_Work required_. Every line in the records below with the string "acha" is to be copied out.

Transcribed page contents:
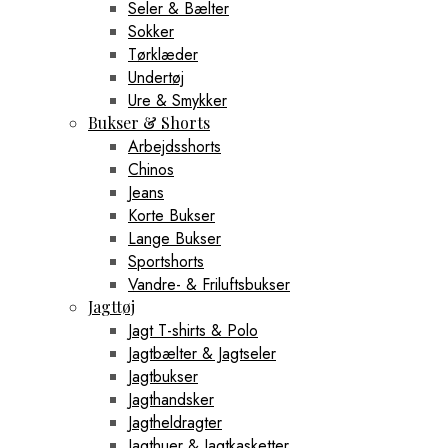
Seler & Bælter
Sokker
Tørklæder
Undertøj
Ure & Smykker
Bukser & Shorts
Arbejdsshorts
Chinos
Jeans
Korte Bukser
Lange Bukser
Sportshorts
Vandre- & Friluftsbukser
Jagttøj
Jagt T-shirts & Polo
Jagtbælter & Jagtseler
Jagtbukser
Jagthandsker
Jagtheldragter
Jagthuer & Jagtkasketter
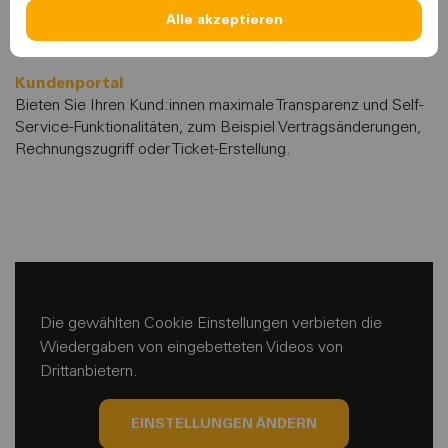
Alle akzeptieren
Kundenportal
Bieten Sie Ihren Kund:innen maximale Transparenz und Self-
Service-Funktionalitäten, zum Beispiel Vertragsänderungen,
Rechnungszugriff oder Ticket-Erstellung.
Die gewählten Cookie Einstellungen verbieten die
Wiedergaben von eingebetteten Videos von
Drittanbietern.
EINSTELLUNGEN ÄNDERN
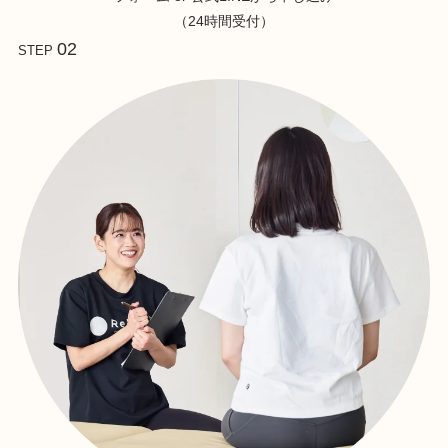
（24時間受付）
02
STEP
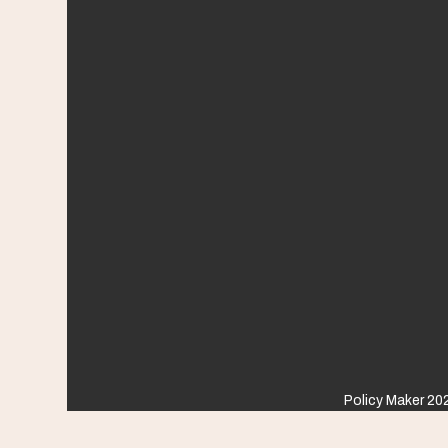
Policy Maker 202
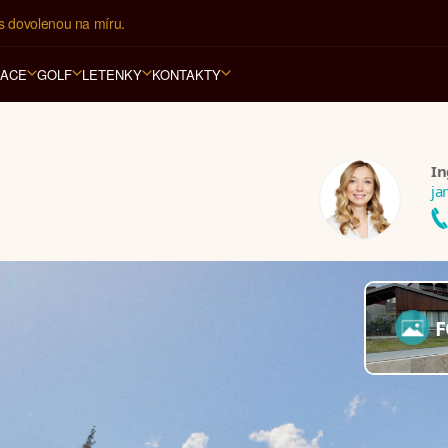
í kancelář na luxusní dovolenou od 100.000 Kč.
RACE
GOLF
LETENKY
KONTAKTY
In
ja
F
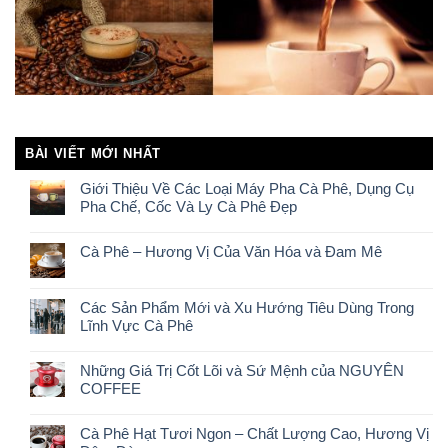
BÀI VIẾT MỚI NHẤT
Giới Thiệu Về Các Loại Máy Pha Cà Phê, Dụng Cụ
Pha Chế, Cốc Và Ly Cà Phê Đẹp
Cà Phê – Hương Vị Của Văn Hóa và Đam Mê
Các Sản Phẩm Mới và Xu Hướng Tiêu Dùng Trong
Lĩnh Vực Cà Phê
Những Giá Trị Cốt Lõi và Sứ Mệnh của NGUYÊN
COFFEE
Cà Phê Hạt Tươi Ngon – Chất Lượng Cao, Hương Vị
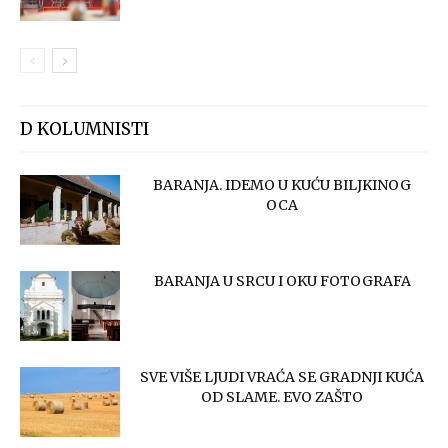
D KOLUMNISTI
BARANJA. IDEMO U KUĆU BILJKINOG
OCA
BARANJA U SRCU I OKU FOTOGRAFA
SVE VIŠE LJUDI VRAĆA SE GRADNJI KUĆA
OD SLAME. EVO ZAŠTO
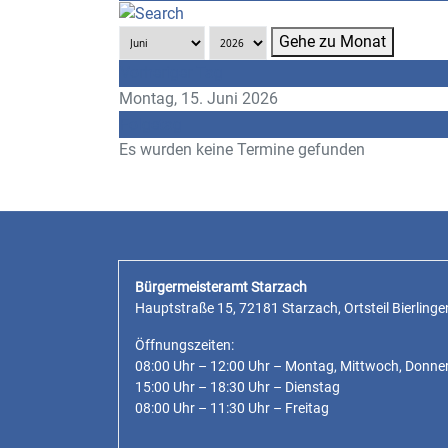
Gehe zu Monat
Vorheriger Tag
Montag, 15. Juni 2026
Folgetag
Es wurden keine Termine gefunden
Bürgermeisteramt Starzach
Hauptstraße 15, 72181 Starzach, Ortsteil Bierlinge
Öffnungszeiten:
08:00 Uhr – 12:00 Uhr – Montag, Mittwoch, Donne
15:00 Uhr – 18:30 Uhr – Dienstag
08:00 Uhr – 11:30 Uhr – Freitag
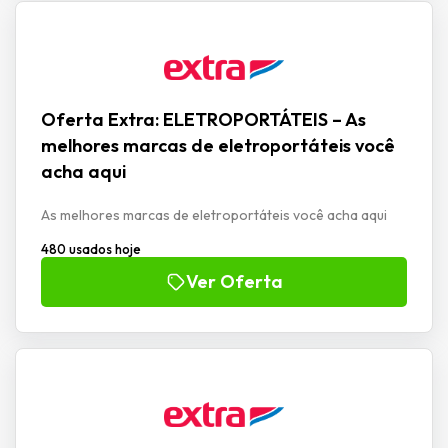
Oferta Extra: ELETROPORTÁTEIS – As
melhores marcas de eletroportáteis você
acha aqui
As melhores marcas de eletroportáteis você acha aqui
480 usados hoje
Ver Oferta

_Written solution_.
acha aqui
As melhores marcas de eletroportáteis você acha aqui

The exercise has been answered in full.